Some of you will recognise this picture because I've already used it on Life in a Day ... but now I'll tell you where it is ... and the extraordinary history surrounding this remarkable and little-visited garden in North Miami Beach, FL. This is the monastery of St Bernard de Clairvaux, which dates from the 12th century and started out in the tiny village of Sacramenia in Segovia, Spain and for almost 700 years it was occupied by Cistercian monks. So how, you might well ask, does this edifice come to be here in Florida?

The answer is quite bizarre - the buildings were purchased by William Randolph Hearst in 1925 - dismantled stone by stone, packed into 11,000 cases with hay as protection, meticulously numbered and shipped to the United States. But unfortunately for Hearst, the shipment coincided with a particularly bad outbreak of hoof-and-mouth disease in Segovia, so the entire shipment was quarantined by the Department of Agriculture. The crates were opened because hay was deemed to be a potential carrier of the disease; the hay was burned and the contents were randomly repacked!!

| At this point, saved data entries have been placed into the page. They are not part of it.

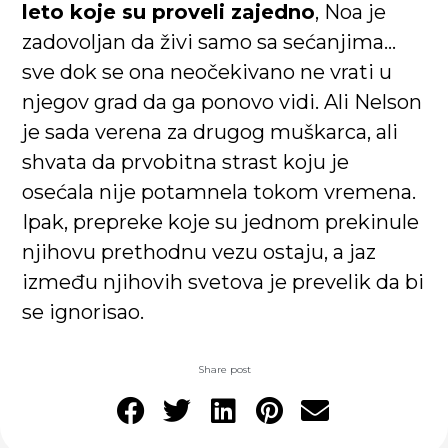
leto koje su proveli zajedno
, Noa je
zadovoljan da živi samo sa sećanjima…
sve dok se ona neočekivano ne vrati u
njegov grad da ga ponovo vidi. Ali Nelson
je sada verena za drugog muškarca, ali
shvata da prvobitna strast koju je
osećala nije potamnela tokom vremena.
Ipak, prepreke koje su jednom prekinule
njihovu prethodnu vezu ostaju, a jaz
između njihovih svetova je prevelik da bi
se ignorisao.
Share post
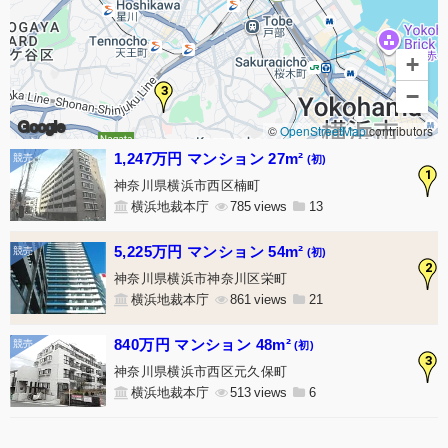
+
3
−
Google
©
OpenStreetMap
contributors
1,247万円 マンション 27m²
(初)
1
神奈川県横浜市西区楠町
横浜地裁本庁
785
13
5,225万円 マンション 54m²
(初)
2
神奈川県横浜市神奈川区栄町
横浜地裁本庁
861
21
840万円 マンション 48m²
(初)
3
神奈川県横浜市西区元久保町
横浜地裁本庁
513
6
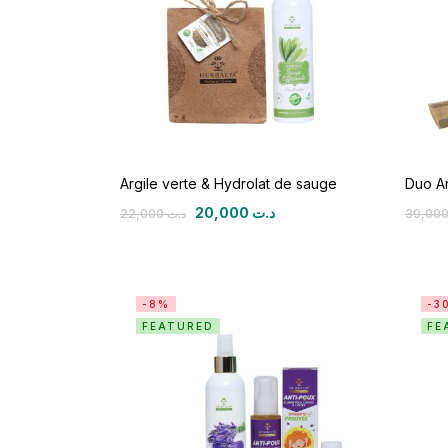
Argile verte & Hydrolat de sauge
Duo A
20,000
د.ت
22,000
د.ت
-8%
-3
FEATURED
FE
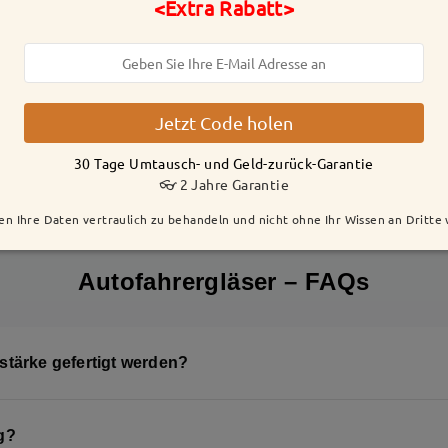
<Extra Rabatt>
Jetzt Code holen
30 Tage Umtausch- und Geld-zurück-Garantie
👓 2 Jahre Garantie
en Ihre Daten vertraulich zu behandeln und nicht ohne Ihr Wissen an Dritte
Autofahrergläser – FAQs
tärke gefertigt werden?
 – klassischen und selbsttönenden Autofahrergläsern – erhältli
g?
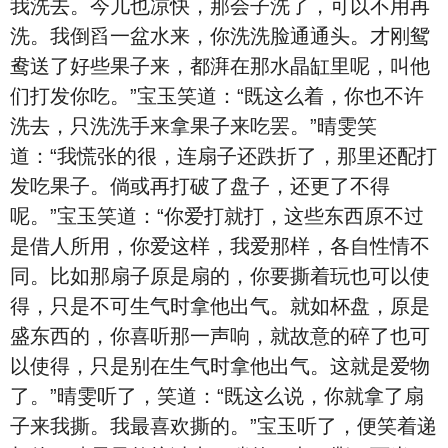
我洗去。今儿也凉快，那会子洗了，可以不用再
洗。我倒舀一盆水来，你洗洗脸通通头。才刚鸳
鸯送了好些果子来，都湃在那水晶缸里呢，叫他
们打发你吃。”宝玉笑道：“既这么着，你也不许
洗去，只洗洗手来拿果子来吃罢。”晴雯笑
道：“我慌张的很，连扇子还跌折了，那里还配打
发吃果子。倘或再打破了盘子，还更了不得
呢。”宝玉笑道：“你爱打就打，这些东西原不过
是借人所用，你爱这样，我爱那样，各自性情不
同。比如那扇子原是扇的，你要撕着玩也可以使
得，只是不可生气时拿他出气。就如杯盘，原是
盛东西的，你喜听那一声响，就故意的碎了也可
以使得，只是别在生气时拿他出气。这就是爱物
了。”晴雯听了，笑道：“既这么说，你就拿了扇
子来我撕。我最喜欢撕的。”宝玉听了，便笑着递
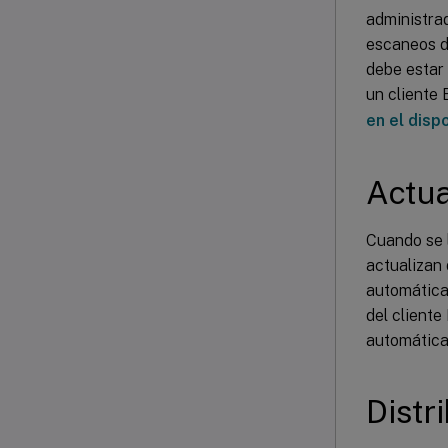
administrad
escaneos de
debe estar 
un cliente
en el dispo
Actua
Cuando se 
actualizan 
automática 
del cliente
automática
Distr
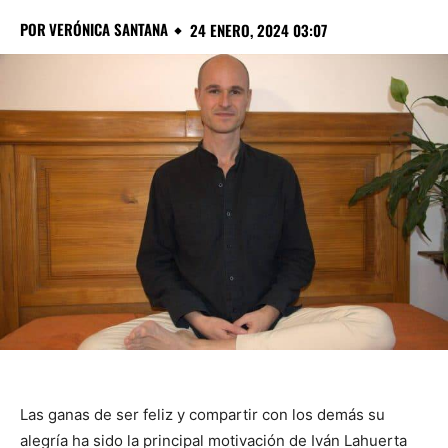
POR
VERÓNICA SANTANA
24 ENERO, 2024 03:07
Las ganas de ser feliz y compartir con los demás su
alegría ha sido la principal motivación de Iván Lahuerta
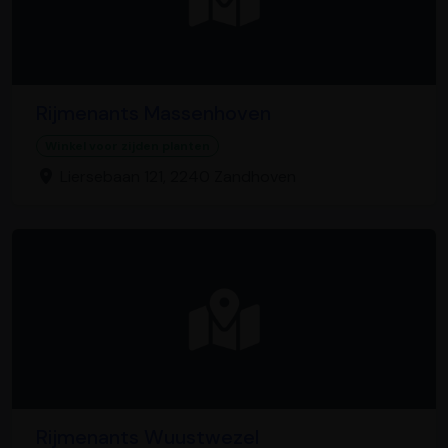
Rijmenants Massenhoven
Winkel voor zijden planten
Liersebaan 121, 2240 Zandhoven
Rijmenants Wuustwezel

By this time Hearst had run into financial difficulty, so the crates were stored in a Brooklyn warehouse for some 25 years until Messrs Edgemon and Moss purchased them as a potential tourist attraction a year after Hearst's death. It cost them $1.5 million dollars and 19 months of labour to reassemble the buildings on the current site, but neither time nor money could overcome the problem of the mislabeling that had occurred during the hay burning! So although the monastery looks complete today, there are many stones that have never been fitted into the puzzle.

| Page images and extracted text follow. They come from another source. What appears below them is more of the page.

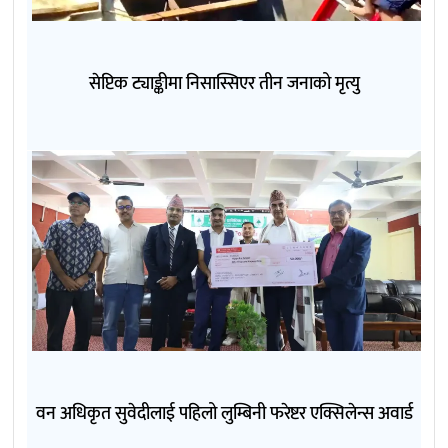
सेप्टिक ट्याङ्कीमा निसास्सिएर तीन जनाको मृत्यु
वन अधिकृत सुवेदीलाई पहिलो लुम्बिनी फरेष्टर एक्सिलेन्स अवार्ड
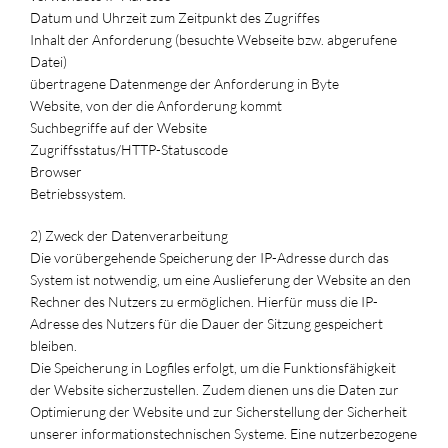
Datum und Uhrzeit zum Zeitpunkt des Zugriffes
Inhalt der Anforderung (besuchte Webseite bzw. abgerufene
Datei)
übertragene Datenmenge der Anforderung in Byte
Website, von der die Anforderung kommt
Suchbegriffe auf der Website
Zugriffsstatus/HTTP-Statuscode
Browser
Betriebssystem.
2) Zweck der Datenverarbeitung
Die vorübergehende Speicherung der IP-Adresse durch das
System ist notwendig, um eine Auslieferung der Website an den
Rechner des Nutzers zu ermöglichen. Hierfür muss die IP-
Adresse des Nutzers für die Dauer der Sitzung gespeichert
bleiben.
Die Speicherung in Logfiles erfolgt, um die Funktionsfähigkeit
der Website sicherzustellen. Zudem dienen uns die Daten zur
Optimierung der Website und zur Sicherstellung der Sicherheit
unserer informationstechnischen Systeme. Eine nutzerbezogene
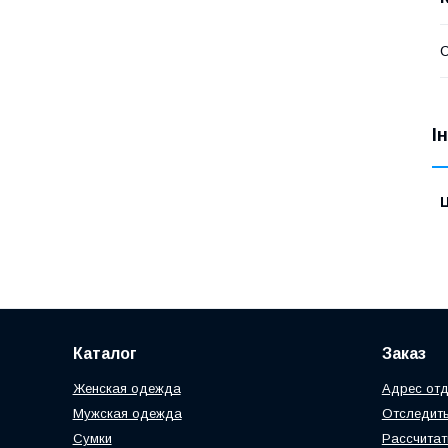
І
Ц
Каталог
Заказ
Женская одежда
Адрес отд
Мужская одежда
Отследить
Сумки
Рассчитат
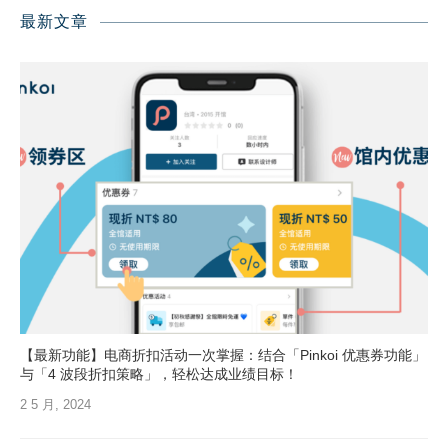
最新文章
【最新功能】电商折扣活动一次掌握：结合「Pinkoi 优惠券功能」
与「4 波段折扣策略」，轻松达成业绩目标！
2 5 月, 2024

The formal gardens that are there today are quite enchanting, with a series of clipped hedges, brick walkways and statues. There is a canopy of live oaks and palms, as well as many bromeliads and orchids. But it is the ambience here that is really special - it is a very peaceful place, with plenty of open spaces. Well worth leaving the beaten track to visit and you'll be quite amazed when you get there. Prior to reconstruction of the cloisters, there was a nursery here, so there are more than 1,000 mature plants and trees in the garden that date from the 1950s. The Episcopal church on the site remains active and the gardens are open every day.